(Task objective):
An exact reproduction of the lines below, from the first through the one with "Messe-Special", is the whole answer; pictures have no place in it.
:: Data shown
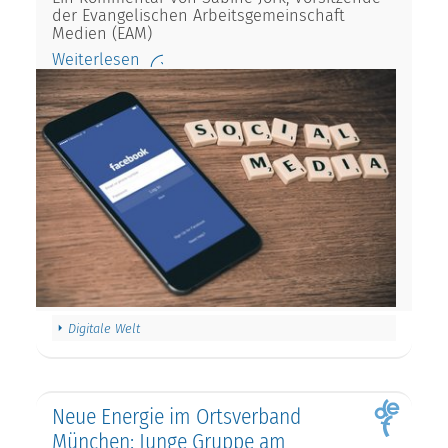
der Evangelischen Arbeitsgemeinschaft
Medien (EAM)
Weiterlesen
Digitale Welt
Neue Energie im Ortsverband
München: Junge Gruppe am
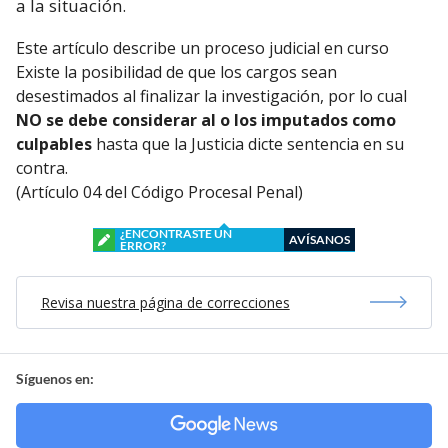
a la situación.
Este artículo describe un proceso judicial en curso
Existe la posibilidad de que los cargos sean
desestimados al finalizar la investigación, por lo cual
NO se debe considerar al o los imputados como
culpables
hasta que la Justicia dicte sentencia en su
contra.
(Artículo 04 del Código Procesal Penal)
¿ENCONTRASTE UN
AVÍSANOS
ERROR?
Revisa nuestra página de correcciones
Síguenos en:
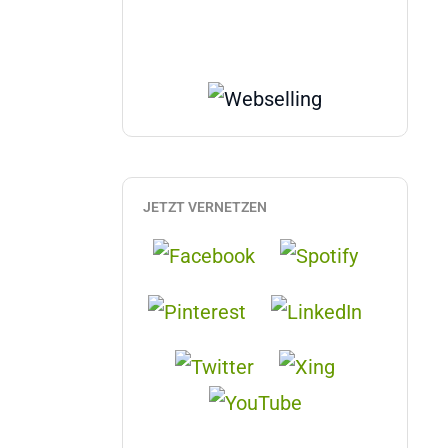
JETZT VERNETZEN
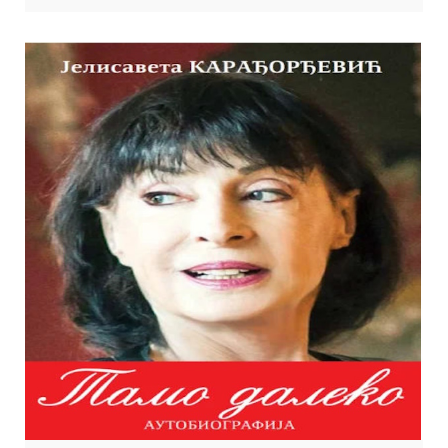
Фотографија: Делфи Организација: Књижевни програм Место и
време: Клуб Културног центра, петак 20. март 2026. године у 19.30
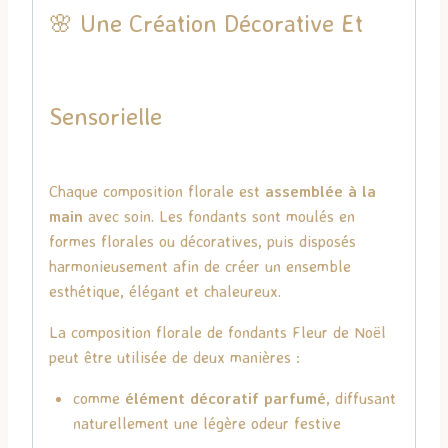
🌸 Une Création Décorative Et
Sensorielle
Chaque composition florale est
assemblée à la
main
avec soin. Les fondants sont moulés en
formes florales ou décoratives, puis disposés
harmonieusement afin de créer un ensemble
esthétique, élégant et chaleureux.
La composition florale de fondants Fleur de Noël
peut être utilisée de deux manières :
comme
élément décoratif parfumé
, diffusant
naturellement une légère odeur festive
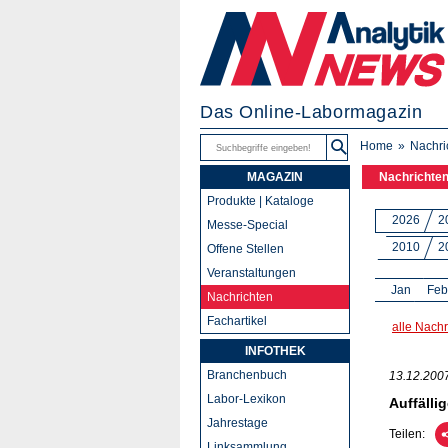
Das Online-Labormagazin
Home
Nachri
MAGAZIN
Nachrichte
Produkte | Kataloge
2026
2
Messe-Special
2010
2
Offene Stellen
Veranstaltungen
Jan
Feb
Nachrichten
Fachartikel
alle Nachr
INFOTHEK
Branchenbuch
13.12.200
Labor-Lexikon
Auffälli
Jahrestage
Teilen:
Linksammlung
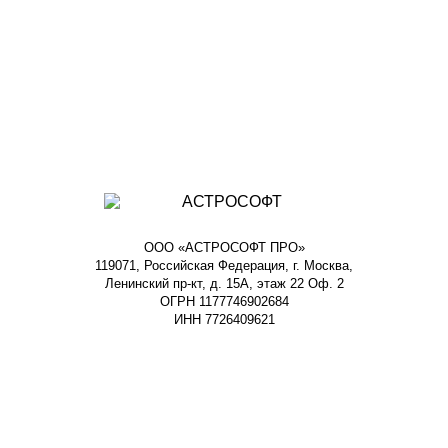
ООО «АСТРОСОФТ ПРО»
119071, Российская Федерация, г. Москва,
Ленинский пр-кт, д. 15А, этаж 22 Оф. 2
ОГРН 1177746902684
ИНН 7726409621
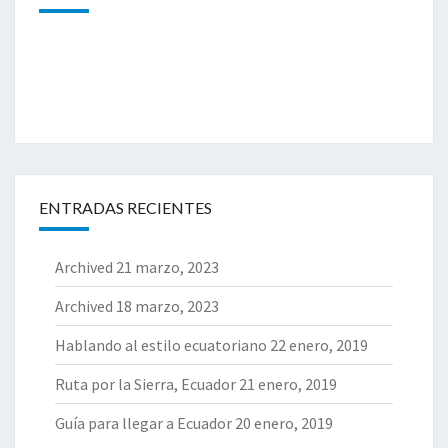
ENTRADAS RECIENTES
Archived
21 marzo, 2023
Archived
18 marzo, 2023
Hablando al estilo ecuatoriano
22 enero, 2019
Ruta por la Sierra, Ecuador
21 enero, 2019
Guía para llegar a Ecuador
20 enero, 2019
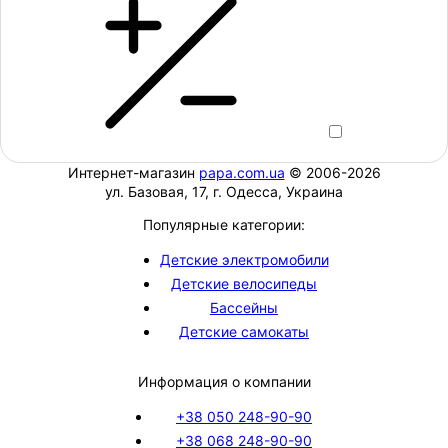
Интернет-магазин
papa.com.ua
© 2006-2026
ул. Базовая, 17, г. Одесса, Украина
Популярные категории:
Детские электромобили
Детские велосипеды
Бассейны
Детские самокаты
Информация о компании
+38 050 248-90-90
+38 068 248-90-90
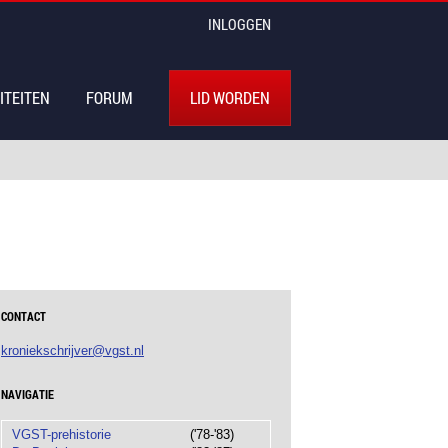
INLOGGEN
ITEITEN
FORUM
LID WORDEN
CONTACT
kroniekschrijver@vgst.nl
NAVIGATIE
VGST-prehistorie
('78-'83)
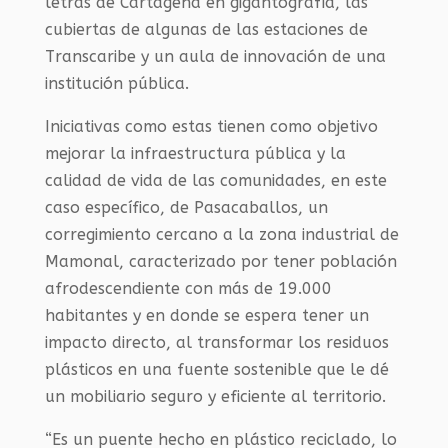
letras de Cartagena en gigantografía, las
cubiertas de algunas de las estaciones de
Transcaribe y un aula de innovación de una
institución pública.
Iniciativas como estas tienen como objetivo
mejorar la infraestructura pública y la
calidad de vida de las comunidades, en este
caso específico, de Pasacaballos, un
corregimiento cercano a la zona industrial de
Mamonal, caracterizado por tener población
afrodescendiente con más de 19.000
habitantes y en donde se espera tener un
impacto directo, al transformar los residuos
plásticos en una fuente sostenible que le dé
un mobiliario seguro y eficiente al territorio.
“Es un puente hecho en plástico reciclado, lo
::::
(Result below):
der Evangelischen Arbeitsgemeinschaft
Medien (EAM)
Weiterlesen
Digitale Welt
Neue Energie im Ortsverband
München: Junge Gruppe am
a la situación.
Este artículo describe un proceso judicial en curso
Existe la posibilidad de que los cargos sean
desestimados al finalizar la investigación, por lo cual
NO se debe considerar al o los imputados como
culpables
hasta que la Justicia dicte sentencia en su
contra.
(Artículo 04 del Código Procesal Penal)
¿ENCONTRASTE UN
AVÍSANOS
ERROR?
Revisa nuestra página de correcciones
Síguenos en:
JETZT VERNETZEN
Фотографија: Делфи Организација: Књижевни програм Место и
време: Клуб Културног центра, петак 20. март 2026. године у 19.30
🌸 Une Création Décorative Et
Sensorielle
Chaque composition florale est
assemblée à la
main
avec soin. Les fondants sont moulés en
formes florales ou décoratives, puis disposés
harmonieusement afin de créer un ensemble
esthétique, élégant et chaleureux.
La composition florale de fondants Fleur de Noël
peut être utilisée de deux manières :
comme
élément décoratif parfumé
, diffusant
naturellement une légère odeur festive
Das Online-Labormagazin
Home
Nachri
MAGAZIN
Nachrichte
Produkte | Kataloge
2026
2
Messe-Special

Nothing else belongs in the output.